**YOUR ASSIGNMENT**
Output the data below exactly, images excluded.
[[ THE DATA open ]]
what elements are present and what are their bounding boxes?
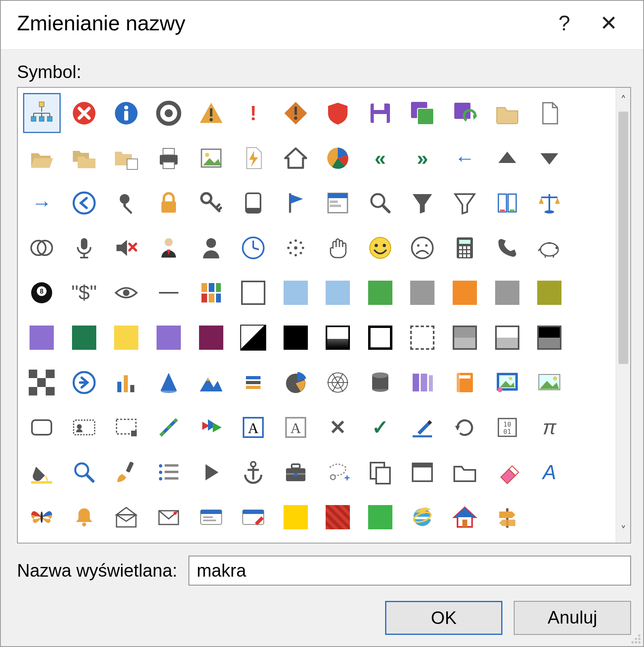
marquee-icon[interactable] [108, 408, 145, 447]
book-icon[interactable] [489, 183, 525, 222]
save-icon[interactable] [362, 93, 399, 133]
flag-icon[interactable] [277, 183, 314, 222]
butterfly-icon[interactable] [23, 498, 60, 537]
scales-icon[interactable] [531, 183, 568, 222]
square-yellow[interactable] [108, 318, 145, 357]
display-name-input[interactable] [189, 556, 631, 586]
square-gray2[interactable] [489, 273, 525, 312]
square-redhatch[interactable] [320, 498, 356, 537]
square-black[interactable] [277, 318, 314, 357]
checker-icon[interactable] [23, 363, 60, 402]
square-magenta[interactable] [193, 318, 229, 357]
close-button[interactable]: ✕ [587, 9, 631, 37]
arrow-left-icon[interactable]: ← [447, 138, 483, 178]
square-olive[interactable] [531, 273, 568, 312]
home-icon[interactable] [277, 138, 314, 178]
clock-icon[interactable] [235, 228, 272, 267]
symbol-grid[interactable]: !«»←→8"$"AA✕✓1001π+A [18, 88, 616, 543]
stacked-bars-icon[interactable] [235, 363, 272, 402]
pi-icon[interactable]: π [531, 408, 568, 447]
row-split-white[interactable] [489, 318, 525, 357]
zoom-icon[interactable] [66, 453, 103, 492]
eraser-icon[interactable] [489, 453, 525, 492]
bell-icon[interactable] [66, 498, 103, 537]
x-icon[interactable]: ✕ [320, 408, 356, 447]
pie-chart-icon[interactable] [320, 138, 356, 178]
cone-icon[interactable] [150, 363, 187, 402]
square-yellow2[interactable] [277, 498, 314, 537]
row-split-black[interactable] [531, 318, 568, 357]
record-circle-icon[interactable] [150, 93, 187, 133]
palette-tiles-icon[interactable] [193, 273, 229, 312]
exclamation-icon[interactable]: ! [235, 93, 272, 133]
brush-icon[interactable] [108, 453, 145, 492]
card-edit-icon[interactable] [235, 498, 272, 537]
paint-bucket-icon[interactable] [23, 453, 60, 492]
pin-icon[interactable] [108, 183, 145, 222]
mail-icon[interactable] [150, 498, 187, 537]
device-icon[interactable] [235, 183, 272, 222]
scroll-thumb[interactable] [619, 112, 628, 364]
ie-icon[interactable] [404, 498, 441, 537]
error-circle-icon[interactable] [66, 93, 103, 133]
square-green[interactable] [362, 273, 399, 312]
filter-filled-icon[interactable] [404, 183, 441, 222]
letter-a-grey-icon[interactable]: A [277, 408, 314, 447]
square-white[interactable] [235, 273, 272, 312]
mail-open-icon[interactable] [108, 498, 145, 537]
scatter-icon[interactable] [277, 228, 314, 267]
book-orange-icon[interactable] [447, 363, 483, 402]
eightball-icon[interactable]: 8 [23, 273, 60, 312]
calculator-icon[interactable] [447, 228, 483, 267]
spiderweb-icon[interactable] [320, 363, 356, 402]
picture-icon[interactable] [489, 363, 525, 402]
cancel-button[interactable]: Anuluj [514, 601, 631, 635]
binary-icon[interactable]: 1001 [489, 408, 525, 447]
venn-icon[interactable] [23, 228, 60, 267]
frown-icon[interactable] [404, 228, 441, 267]
copy-icon[interactable] [362, 453, 399, 492]
back-circle-icon[interactable] [66, 183, 103, 222]
square-green2[interactable] [362, 498, 399, 537]
help-button[interactable]: ? [542, 9, 587, 37]
check-icon[interactable]: ✓ [362, 408, 399, 447]
piggybank-icon[interactable] [531, 228, 568, 267]
printer-icon[interactable] [150, 138, 187, 178]
bar-chart-icon[interactable] [108, 363, 145, 402]
play-icon[interactable] [193, 453, 229, 492]
minus-icon[interactable] [150, 273, 187, 312]
folder-icon[interactable] [489, 93, 525, 133]
gradient-bottom[interactable] [320, 318, 356, 357]
window-icon[interactable] [404, 453, 441, 492]
play-arrows-icon[interactable] [193, 408, 229, 447]
key-icon[interactable] [193, 183, 229, 222]
phone-icon[interactable] [489, 228, 525, 267]
hand-icon[interactable] [320, 228, 356, 267]
folder-open-icon[interactable] [23, 138, 60, 178]
ok-button[interactable]: OK [385, 601, 502, 635]
list-icon[interactable] [150, 453, 187, 492]
square-violet[interactable] [23, 318, 60, 357]
arrow-right-icon[interactable]: → [23, 183, 60, 222]
symbol-scrollbar[interactable]: ˄ ˅ [616, 88, 630, 543]
folder-doc-icon[interactable] [108, 138, 145, 178]
filter-outline-icon[interactable] [447, 183, 483, 222]
image-icon[interactable] [193, 138, 229, 178]
scroll-up-icon[interactable]: ˄ [621, 93, 626, 107]
eye-icon[interactable] [108, 273, 145, 312]
mute-icon[interactable] [108, 228, 145, 267]
microphone-icon[interactable] [66, 228, 103, 267]
smiley-icon[interactable] [362, 228, 399, 267]
signpost-icon[interactable] [489, 498, 525, 537]
home-color-icon[interactable] [447, 498, 483, 537]
properties-icon[interactable] [320, 183, 356, 222]
save-refresh-icon[interactable] [447, 93, 483, 133]
cylinder-icon[interactable] [362, 363, 399, 402]
info-circle-icon[interactable] [108, 93, 145, 133]
search-icon[interactable] [362, 183, 399, 222]
resize-grip-icon[interactable] [630, 633, 642, 645]
lasso-add-icon[interactable]: + [320, 453, 356, 492]
warning-triangle-icon[interactable] [193, 93, 229, 133]
folders-icon[interactable] [66, 138, 103, 178]
edit-underline-icon[interactable] [404, 408, 441, 447]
[[ THE DATA closed ]]
**THE COMPLETED TASK**
what elements are present and what are their bounding boxes?
marquee-icon[interactable] [108, 408, 145, 447]
book-icon[interactable] [489, 183, 525, 222]
save-icon[interactable] [362, 93, 399, 133]
flag-icon[interactable] [277, 183, 314, 222]
butterfly-icon[interactable] [23, 498, 60, 537]
scales-icon[interactable] [531, 183, 568, 222]
square-yellow[interactable] [108, 318, 145, 357]
display-name-input[interactable] [189, 556, 631, 586]
square-gray2[interactable] [489, 273, 525, 312]
square-redhatch[interactable] [320, 498, 356, 537]
square-black[interactable] [277, 318, 314, 357]
checker-icon[interactable] [23, 363, 60, 402]
square-magenta[interactable] [193, 318, 229, 357]
close-button[interactable]: ✕ [587, 9, 631, 37]
arrow-left-icon[interactable]: ← [447, 138, 483, 178]
square-olive[interactable] [531, 273, 568, 312]
home-icon[interactable] [277, 138, 314, 178]
clock-icon[interactable] [235, 228, 272, 267]
symbol-grid[interactable]: !«»←→8"$"AA✕✓1001π+A [18, 88, 616, 543]
stacked-bars-icon[interactable] [235, 363, 272, 402]
pi-icon[interactable]: π [531, 408, 568, 447]
row-split-white[interactable] [489, 318, 525, 357]
zoom-icon[interactable] [66, 453, 103, 492]
eraser-icon[interactable] [489, 453, 525, 492]
bell-icon[interactable] [66, 498, 103, 537]
x-icon[interactable]: ✕ [320, 408, 356, 447]
pie-chart-icon[interactable] [320, 138, 356, 178]
cone-icon[interactable] [150, 363, 187, 402]
square-yellow2[interactable] [277, 498, 314, 537]
row-split-black[interactable] [531, 318, 568, 357]
record-circle-icon[interactable] [150, 93, 187, 133]
palette-tiles-icon[interactable] [193, 273, 229, 312]
exclamation-icon[interactable]: ! [235, 93, 272, 133]
brush-icon[interactable] [108, 453, 145, 492]
card-edit-icon[interactable] [235, 498, 272, 537]
paint-bucket-icon[interactable] [23, 453, 60, 492]
pin-icon[interactable] [108, 183, 145, 222]
mail-icon[interactable] [150, 498, 187, 537]
device-icon[interactable] [235, 183, 272, 222]
scroll-thumb[interactable] [619, 112, 628, 364]
ie-icon[interactable] [404, 498, 441, 537]
error-circle-icon[interactable] [66, 93, 103, 133]
square-green[interactable] [362, 273, 399, 312]
filter-filled-icon[interactable] [404, 183, 441, 222]
letter-a-grey-icon[interactable]: A [277, 408, 314, 447]
square-white[interactable] [235, 273, 272, 312]
mail-open-icon[interactable] [108, 498, 145, 537]
scatter-icon[interactable] [277, 228, 314, 267]
book-orange-icon[interactable] [447, 363, 483, 402]
eightball-icon[interactable]: 8 [23, 273, 60, 312]
calculator-icon[interactable] [447, 228, 483, 267]
spiderweb-icon[interactable] [320, 363, 356, 402]
picture-icon[interactable] [489, 363, 525, 402]
cancel-button[interactable]: Anuluj [514, 601, 631, 635]
binary-icon[interactable]: 1001 [489, 408, 525, 447]
venn-icon[interactable] [23, 228, 60, 267]
frown-icon[interactable] [404, 228, 441, 267]
copy-icon[interactable] [362, 453, 399, 492]
back-circle-icon[interactable] [66, 183, 103, 222]
square-green2[interactable] [362, 498, 399, 537]
help-button[interactable]: ? [542, 9, 587, 37]
check-icon[interactable]: ✓ [362, 408, 399, 447]
piggybank-icon[interactable] [531, 228, 568, 267]
printer-icon[interactable] [150, 138, 187, 178]
bar-chart-icon[interactable] [108, 363, 145, 402]
play-icon[interactable] [193, 453, 229, 492]
minus-icon[interactable] [150, 273, 187, 312]
folder-icon[interactable] [489, 93, 525, 133]
gradient-bottom[interactable] [320, 318, 356, 357]
window-icon[interactable] [404, 453, 441, 492]
play-arrows-icon[interactable] [193, 408, 229, 447]
key-icon[interactable] [193, 183, 229, 222]
phone-icon[interactable] [489, 228, 525, 267]
hand-icon[interactable] [320, 228, 356, 267]
folder-open-icon[interactable] [23, 138, 60, 178]
ok-button[interactable]: OK [385, 601, 502, 635]
list-icon[interactable] [150, 453, 187, 492]
square-violet[interactable] [23, 318, 60, 357]
arrow-right-icon[interactable]: → [23, 183, 60, 222]
symbol-scrollbar[interactable]: ˄ ˅ [616, 88, 630, 543]
folder-doc-icon[interactable] [108, 138, 145, 178]
filter-outline-icon[interactable] [447, 183, 483, 222]
image-icon[interactable] [193, 138, 229, 178]
scroll-up-icon[interactable]: ˄ [621, 93, 626, 107]
eye-icon[interactable] [108, 273, 145, 312]
mute-icon[interactable] [108, 228, 145, 267]
microphone-icon[interactable] [66, 228, 103, 267]
smiley-icon[interactable] [362, 228, 399, 267]
signpost-icon[interactable] [489, 498, 525, 537]
home-color-icon[interactable] [447, 498, 483, 537]
properties-icon[interactable] [320, 183, 356, 222]
save-refresh-icon[interactable] [447, 93, 483, 133]
cylinder-icon[interactable] [362, 363, 399, 402]
info-circle-icon[interactable] [108, 93, 145, 133]
search-icon[interactable] [362, 183, 399, 222]
resize-grip-icon[interactable] [630, 633, 642, 645]
lasso-add-icon[interactable]: + [320, 453, 356, 492]
warning-triangle-icon[interactable] [193, 93, 229, 133]
folders-icon[interactable] [66, 138, 103, 178]
edit-underline-icon[interactable] [404, 408, 441, 447]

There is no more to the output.